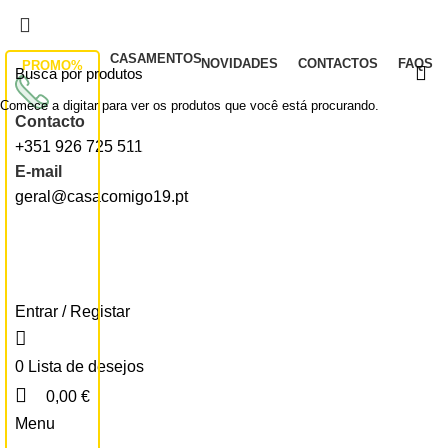
Todos os artigos encontram-se isentos de IVA ao
abrigo do artigo 57.º do CIVA
CASAMENTOS
NOVIDADES
CONTACTOS
FAQS
PROMO%
Convites
Comece a digitar para ver os produtos que você está procurando.
Marcadores de Mesa
Contacto
+351 926 725 511
Seatingplans
E-mail
Quadro de Receção
geral@casacomigo19.pt
Ementas
Livros de Honra
Convites em Formato digital
Entrar / Registar
Complementos
Convites Para Padrinhos
0
Lista de desejos
Despedida de Solteiro
0,00
€
Menu
Etiquetas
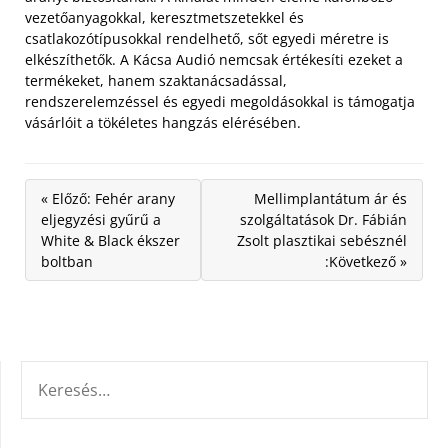
vezetőanyagokkal, keresztmetszetekkel és
csatlakozótípusokkal rendelhető, sőt egyedi méretre is
elkészíthetők. A Kácsa Audió nemcsak értékesíti ezeket a
termékeket, hanem szaktanácsadással,
rendszerelemzéssel és egyedi megoldásokkal is támogatja
vásárlóit a tökéletes hangzás elérésében.
« Előző: Fehér arany
Mellimplantátum ár és
eljegyzési gyűrű a
szolgáltatások Dr. Fábián
White & Black ékszer
Zsolt plasztikai sebésznél
boltban
:Következő »
KERESÉS:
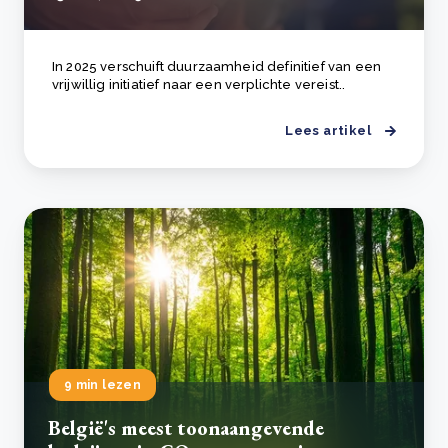
In 2025 verschuift duurzaamheid definitief van een
vrijwillig initiatief naar een verplichte vereist..
Lees artikel
9 min lezen
België's meest toonaangevende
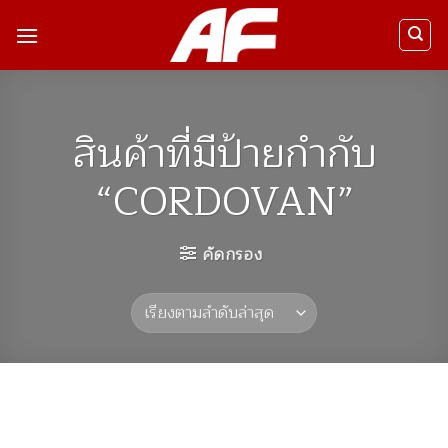
ข้าม
ไป
ยัง
เนื้อหา
สินค้าที่มีป้ายกำกับ
“CORDOVAN”
คัดกรอง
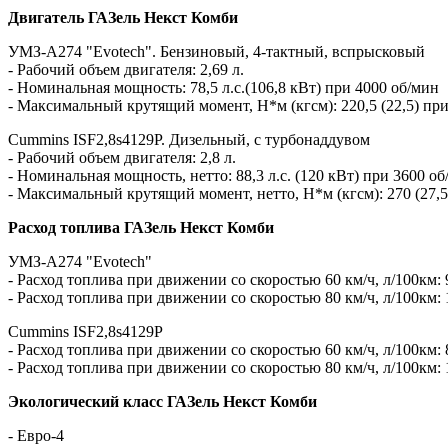
Двигатель ГАЗель Некст Комби
УМЗ-A274 "Evotech". Бензиновый, 4-тактный, вспрысковый
- Рабочий объем двигателя: 2,69 л.
- Номинальная мощность: 78,5 л.с.(106,8 кВт) при 4000 об/мин
- Максимальный крутящий момент, Н*м (кгсм): 220,5 (22,5) пр
Cummins ISF2,8s4129P. Дизельный, с турбонаддувом
- Рабочий объем двигателя: 2,8 л.
- Номинальная мощность, нетто: 88,3 л.с. (120 кВт) при 3600 о
- Максимальный крутящий момент, нетто, Н*м (кгсм): 270 (27,5
Расход топлива ГАЗель Некст Комби
УМЗ-A274 "Evotech"
- Расход топлива при движении со скоростью 60 км/ч, л/100км: 
- Расход топлива при движении со скоростью 80 км/ч, л/100км: 
Cummins ISF2,8s4129P
- Расход топлива при движении со скоростью 60 км/ч, л/100км: 
- Расход топлива при движении со скоростью 80 км/ч, л/100км: 
Экологический класс ГАЗель Некст Комби
- Евро-4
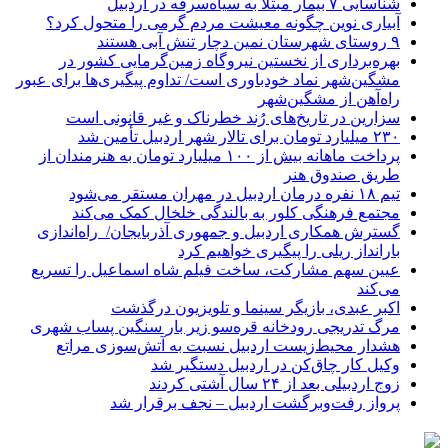
شناسایی ۷ بیمار مبتلا به سیاه‌سرفه در اردبیل
آبیاری نوین چگونه معیشت مردم گرمی را متحول کرد؟
۹ روستای شهرستان نمین دچار تنش آبی هستند
بهره‌برداری از نخستین نیروگاه زمین‌گرمایی کشور در
مشگین‌شهر نماد خودباوری است/ تداوم پیگیری‌ها برای عبور
راه‌آهن از مشگین‌شهر
سزارین در تاریخ‌های رُند خطرناک و غیر قانونی است
۲۳۰ میلیارد تومان برای تالار شهر اردبیل تأمین شد
پرداخت ماهانه بیش از ۱۰۰ میلیارد تومان به هنرمندان از
طریق صندوق هنر
تیم ۱۸ نفره درمان اردبیل در مهران مستقر می‌شود
مجتمع فرهنگی کلور به بالندگی خلخال کمک می‌کند
گسترش همکاری اردبیل و جمهوری آذربایجان/ راه‌اندازی
بارانداز ریلی را پیگیری خواهیم کرد
عیین سهم مشارکت، ساخت فیلم شاه‌ اسماعیل را تسریع
می‌کند
اکبر عبدی، بازیگر سینما و تلویزیون درگذشت
مرگ تدریجی رودخانه قره‌سو زیر بار سنگین پساب شهری
هشدار محیط‌زیست اردبیل نسبت به آتش‌سوزی مراتع
وکیل کار چاق‌کن در اردبیل دستگیر شد
زوج اردبیلی بعد از ۲۴ سال آشتی کردند
پرواز رفت‌وبرگشت اردبیل – نجف برقرار شد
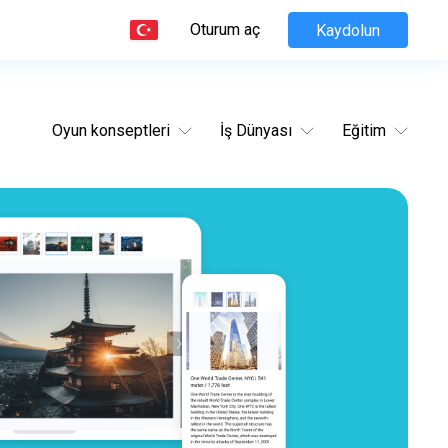
Oturum aç
Kaydolun
Oyun konseptleri
İş Dünyası
Eğitim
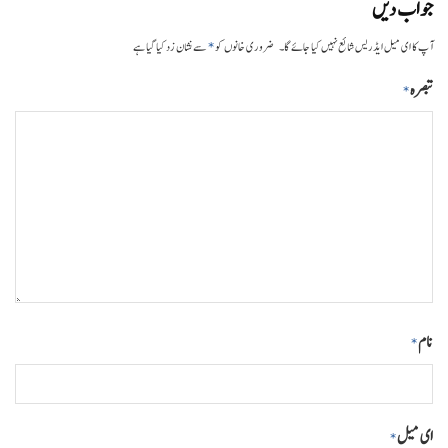
جواب دیں
*
آپ کا ای میل ایڈریس شائع نہیں کیا جائے گا۔
ضروری خانوں کو
سے نشان زد کیا گیا ہے
تبصرہ
*
نام
*
ای میل
*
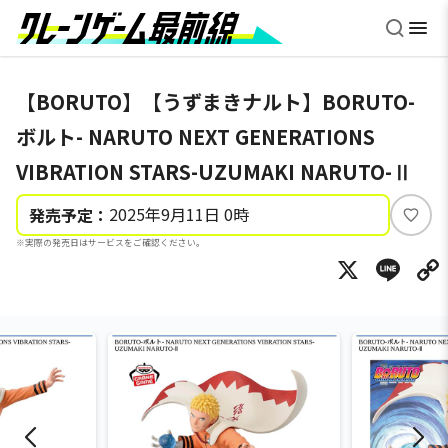
【BORUTO】【うずまきナルト】BORUTO-
ボルト- NARUTO NEXT GENERATIONS
VIBRATION STARS-UZUMAKI NARUTO-Ⅱ
2025年9月11日 0時
発売予定：
い
※実際の発売日はサービスをご確認ください。
い
X
Li
ね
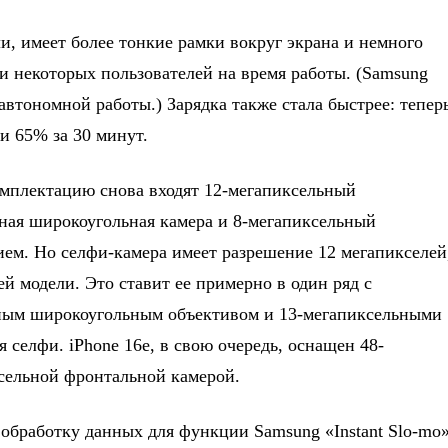
, имеет более тонкие рамки вокруг экрана и немного
ми некоторых пользователей на время работы. (Samsung
втономной работы.) Зарядка также стала быстрее: теперь
и 65% за 30 минут.
мплектацию снова входят 12-мегапиксельный
ная широкоугольная камера и 8-мегапиксельный
ием. Но селфи-камера имеет разрешение 12 мегапикселей
й модели. Это ставит ее примерно в один ряд с
ьным широкоугольным объективом и 13-мегапиксельными
селфи. iPhone 16e, в свою очередь, оснащен 48-
сельной фронтальной камерой.
обработку данных для функции Samsung «Instant Slo-mo»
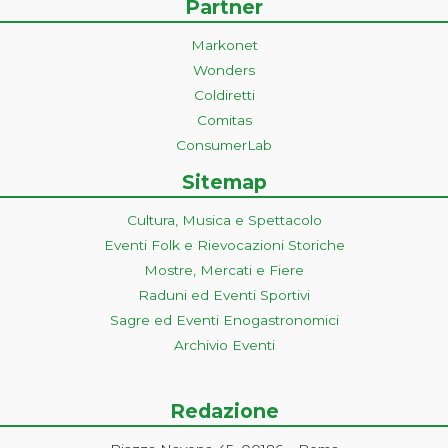
Partner
Markonet
Wonders
Coldiretti
Comitas
ConsumerLab
Sitemap
Cultura, Musica e Spettacolo
Eventi Folk e Rievocazioni Storiche
Mostre, Mercati e Fiere
Raduni ed Eventi Sportivi
Sagre ed Eventi Enogastronomici
Archivio Eventi
Redazione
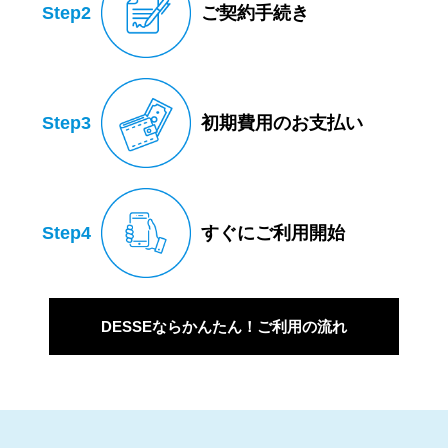
Step2
ご契約手続き
Step3
初期費用のお支払い
Step4
すぐにご利用開始
DESSEならかんたん！ご利用の流れ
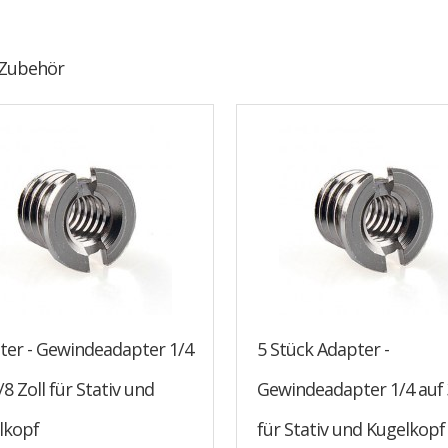
 Zubehör
ter - Gewindeadapter 1/4
5 Stück Adapter -
/8 Zoll für Stativ und
Gewindeadapter 1/4 auf 
lkopf
für Stativ und Kugelkopf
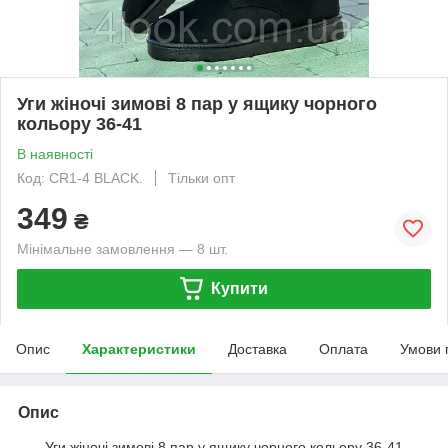
Уги жіночі зимові 8 пар у ящику чорного
кольору 36-41
В наявності
Код: CR1-4 BLACK.
Тільки опт
349
₴
Мінімальне замовлення — 8 шт.
Купити
Опис
Характеристики
Доставка
Оплата
Умови 
Опис
Уги жіночі зимові 8 пар у ящику чорного кольору 36-41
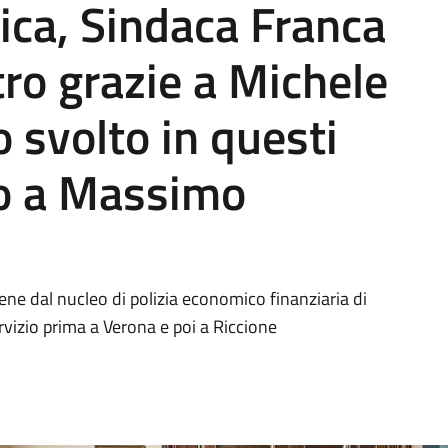
lica, Sindaca Franca
tro grazie a Michele
o svolto in questi
o a Massimo
ene dal nucleo di polizia economico finanziaria di
rvizio prima a Verona e poi a Riccione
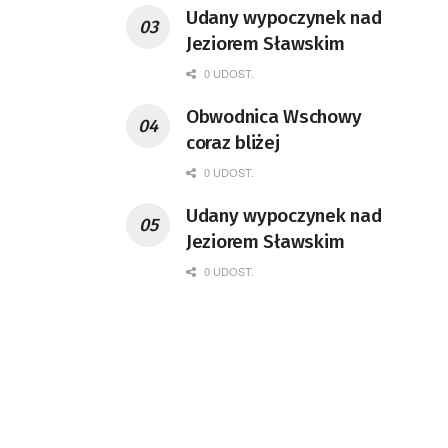
Udany wypoczynek nad
Jeziorem Sławskim
0 UDOST.
Obwodnica Wschowy
coraz bliżej
0 UDOST.
Udany wypoczynek nad
Jeziorem Sławskim
0 UDOST.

□ □ □ □ □ □ □

— Exercise objective —
A complete answer lists each line of the data that holds the word "жіночі".

— Exercise output —
Уги жіночі зимові 8 пар у ящику чорного
Уги жіночі зимові 8 пар у ящику чорного кольору 36-41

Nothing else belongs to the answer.